→ **Collected data**
◇ ◇ ◇ ◇ ◇
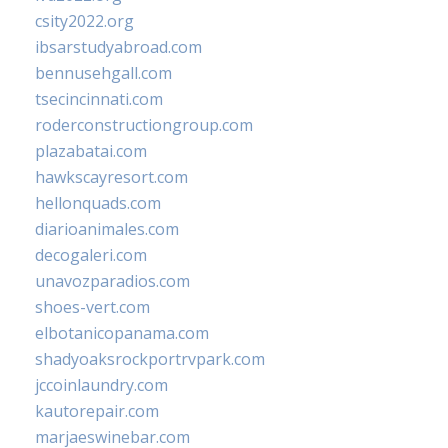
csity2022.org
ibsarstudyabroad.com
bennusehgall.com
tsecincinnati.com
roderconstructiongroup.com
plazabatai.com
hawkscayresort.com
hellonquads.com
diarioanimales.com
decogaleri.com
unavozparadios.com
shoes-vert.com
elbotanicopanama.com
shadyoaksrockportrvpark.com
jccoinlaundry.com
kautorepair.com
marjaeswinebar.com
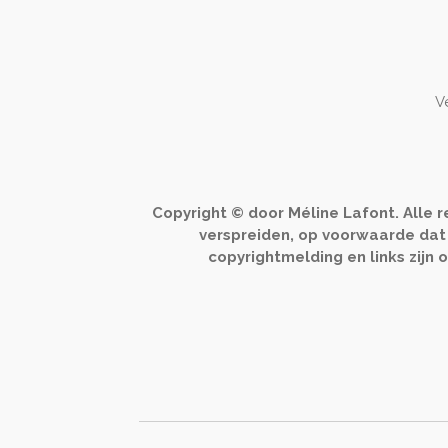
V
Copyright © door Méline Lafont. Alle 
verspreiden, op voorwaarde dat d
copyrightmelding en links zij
◇ ◇ ◇ ◇ ◇
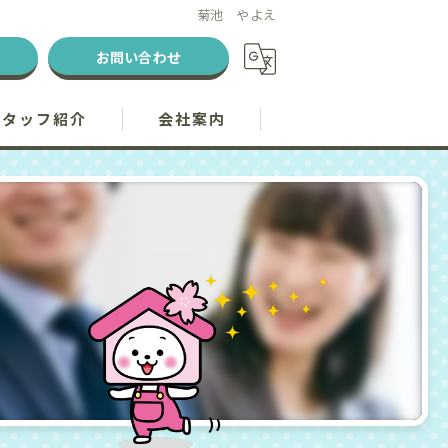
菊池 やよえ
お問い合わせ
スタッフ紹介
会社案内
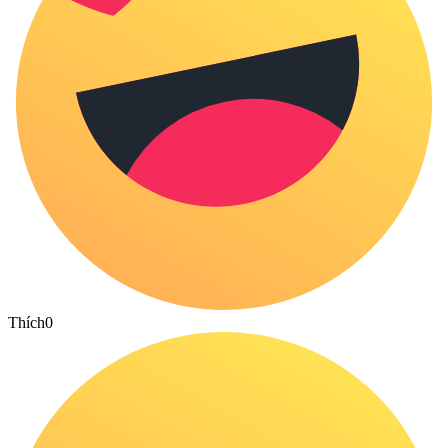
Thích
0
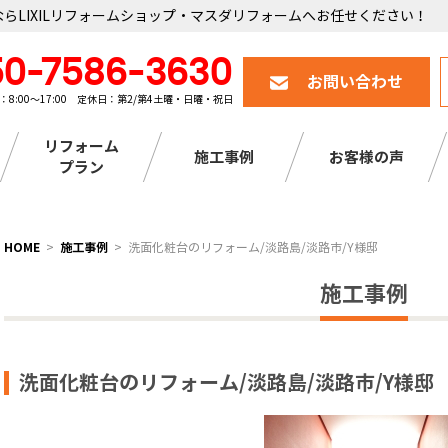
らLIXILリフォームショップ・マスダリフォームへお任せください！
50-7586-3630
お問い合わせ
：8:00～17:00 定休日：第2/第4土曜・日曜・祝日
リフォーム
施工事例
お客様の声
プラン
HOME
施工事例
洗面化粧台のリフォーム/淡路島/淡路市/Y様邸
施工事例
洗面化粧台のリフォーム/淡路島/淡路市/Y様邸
◇ ◇ ◇ ◇ ◇
→ **Work to complete**
From the records above, copy only the lines running from the line holding "jccoinlaundry.com" through the line holding "copyrightmelding en links zij", with no pictures.

→ **Answer space**
jccoinlaundry.com
kautorepair.com
marjaeswinebar.com
V
Copyright © door Méline Lafont. Alle 
verspreiden, op voorwaarde dat d
copyrightmelding en links zij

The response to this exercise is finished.